Standard Deduction and Personal Exemption
The personal exemption has been eliminated but the standard deduction has almost doubled for everyone. In the previous plan, a single filer would have been entitled to a $6,500 standard deduction and a $4,150 personal exemption in 2018, for a total of $10,650 in income exclusions. Under the new tax plan, they would just get a $12,000 standard deduction.
Filing Status | Previous Standard Deduction | New Standard Deduction |
---|---|---|
Single | $6,500 | $12,000 |
Married Filing Jointly | $13,000 | $24,000 |
Married Filing Separately | $6,500 | $12,000 |
Head of Household | $9,550 | $18,000 |
Capital Gains
Long-Term Capital Gains Rate | Single Taxpayer | Married Filing Jointly | Head of Household | Married Filing Separately |
---|---|---|---|---|
0% | Up to $38,600 | Up to $77,200 | Up to $51,700 | Up to $38,600 |
15% | $38,600-$425,800 | $77,200-$479,000 | $51,700-$452,400 | $38,600-$239,500 |
20% | Over $425,800 | Over $479,000 | Over $452,400 | Over $239,500 |
A Tax Break for Parents
The elimination of personal exemption could disproportionately affect larger families. The expanded Child Tax Credit, which is available for qualified children under age 17 offsets this loss. The bill doubles the credit from $1,000 to $2,000 and also increases the amount of the credit that is refundable to $1,400.

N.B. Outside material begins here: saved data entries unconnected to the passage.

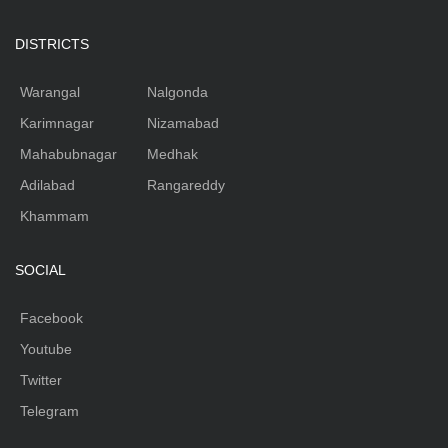
DISTRICTS
Warangal
Nalgonda
Karimnagar
Nizamabad
Mahabubnagar
Medhak
Adilabad
Rangareddy
Khammam
SOCIAL
Facebook
Youtube
Twitter
Telegram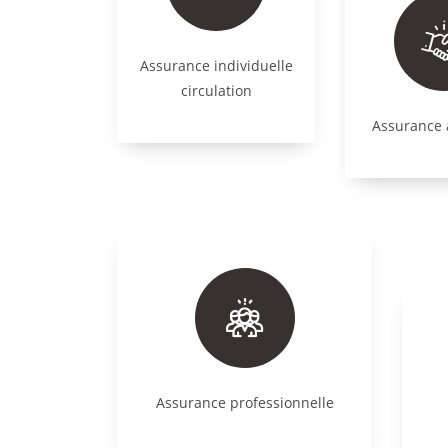
Assurance individuelle
circulation
Assurance 
Assurance professionnelle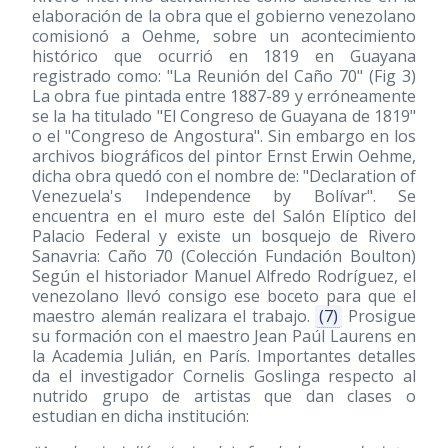
elaboración de la obra que el gobierno venezolano
comisionó a Oehme, sobre un acontecimiento
histórico que ocurrió en 1819 en Guayana
registrado como: "La Reunión del Caño 70" (Fig 3)
La obra fue pintada entre 1887-89 y erróneamente
se la ha titulado "El Congreso de Guayana de 1819"
o el "Congreso de Angostura". Sin embargo en los
archivos biográficos del pintor Ernst Erwin Oehme,
dicha obra quedó con el nombre de: "Declaration of
Venezuela's Independence by Bolívar". Se
encuentra en el muro este del Salón Elíptico del
Palacio Federal y existe un bosquejo de Rivero
Sanavria: Caño 70 (Colección Fundación Boulton)
Según el historiador Manuel Alfredo Rodríguez, el
venezolano llevó consigo ese boceto para que el
maestro alemán realizara el trabajo.
(7)
Prosigue
su formación con el maestro Jean Paúl Laurens en
la Academia Julián, en París. Importantes detalles
da el investigador Cornelis Goslinga respecto al
nutrido grupo de artistas que dan clases o
estudian en dicha institución:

Filing Status | Old Phaseout Threshold | New Phaseout Threshold |
---|---|---|
Single | $6,500 | $12,000 |
Married Filing Jointly | $110,000 | $400,000 |
Individuals | $75,000 | $200,000 |
Deductions that have removed
While many deductions are remaining under the new tax law, there are several that didn't survive, in addition to those already mentioned elsewhere in this guide. Gone for the 2018 tax year are the deductions for:
- Casualty and theft losses (except those attributable to a federally declared disaster)

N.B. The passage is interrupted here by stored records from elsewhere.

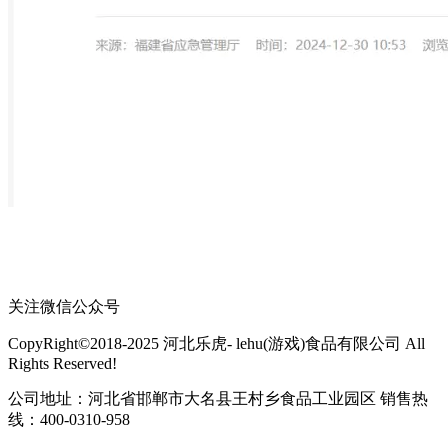
关注微信公众号
CopyRight©2018-2025 河北乐虎- lehu(游戏)食品有限公司 All
Rights Reserved!
公司地址：河北省邯郸市大名县王村乡食品工业园区 销售热
线：400-0310-958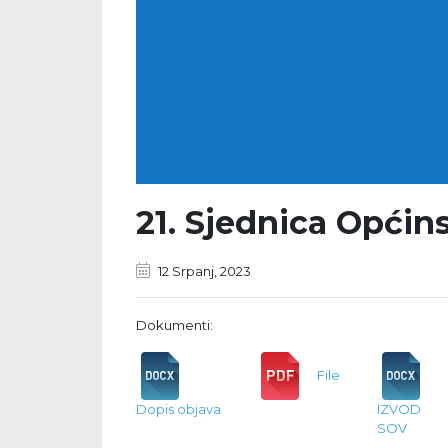
21. Sjednica Općin
12 Srpanj, 2023
Dokumenti:
File
Dopis objava
IZVOD 2
SOV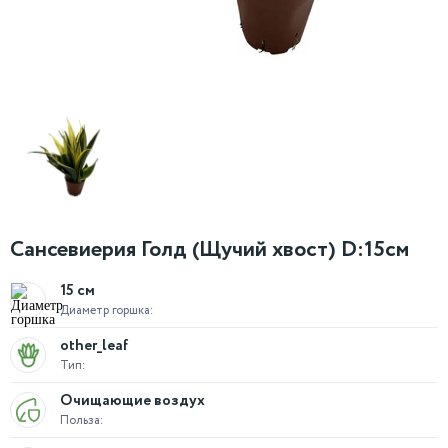
Сансевиерия Голд (Щучий хвост) D:15см
15 см
Диаметр горшка:
other_leaf
Тип:
Очищающие воздух
Польза: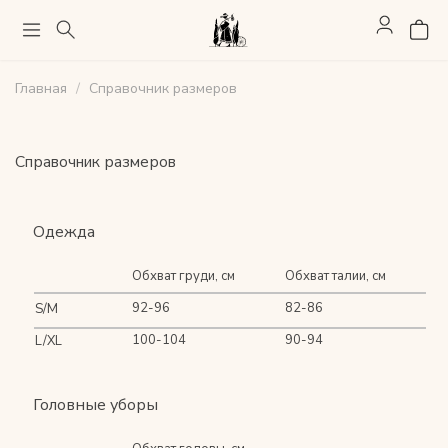
Главная
Справочник размеров
Справочник размеров
Одежда
Обхват груди, см
Обхват талии, см
92-96
82-86
S/M
100-104
90-94
L/XL
Головные уборы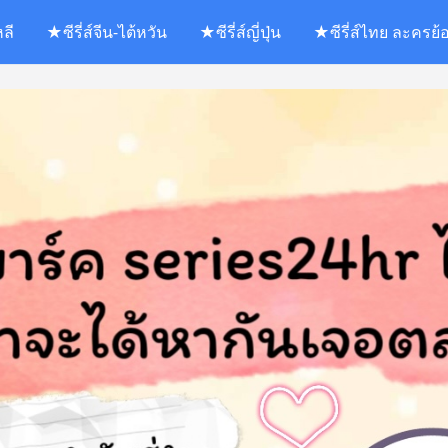
หลี
★ซีรี่ส์จีน-ไต้หวัน
★ซีรี่ส์ญี่ปุ่น
★ซีรี่ส์ไทย ละครย้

- Unreimbursed employee expenses
- Tax preparation expenses
- Other miscellaneous deductions previously subject to the 2% AGI cap
- Moving expenses
- Employer-subsidized parking and transportation reimbursement
Corporate Tax rates
The biggest changes made by the bill are on the corporations. The corporate tax rate is lowered to a flat 21% on all profit. This is not only a massive tax cut but is also a major simplification compared with the 2017 corporate tax structure shown in the table below:
Taxable Income Range | Marginal Corporate Tax Rate (2017) |
---|---|
$0-$50,000 | 15% |
$50,000-$75,000 | 25% |
$75,000-$100,000 | 34% |
$100,000-$335,000 | 39% |
$335,000-$10,000,000 | 34% |
$10,000,000-$15,000,000 | 35% |
$15,000,000-$18,333,333 | 38% |
$18,333,333 and above | 35% |
Repatriation of foreign cash and assets
There is about $2.6 trillion in U.S. corporations' foreign profits held overseas. The new tax law sets a one-time repatriation rate of 15.5% on cash and equivalent foreign-held assets and 8% on illiquid assets like equipment, payable over an eight-year period. This could be big news for companies like Apple, which has more than $200 billion parked overseas at the end of 2017 and a big benefit to the US economy.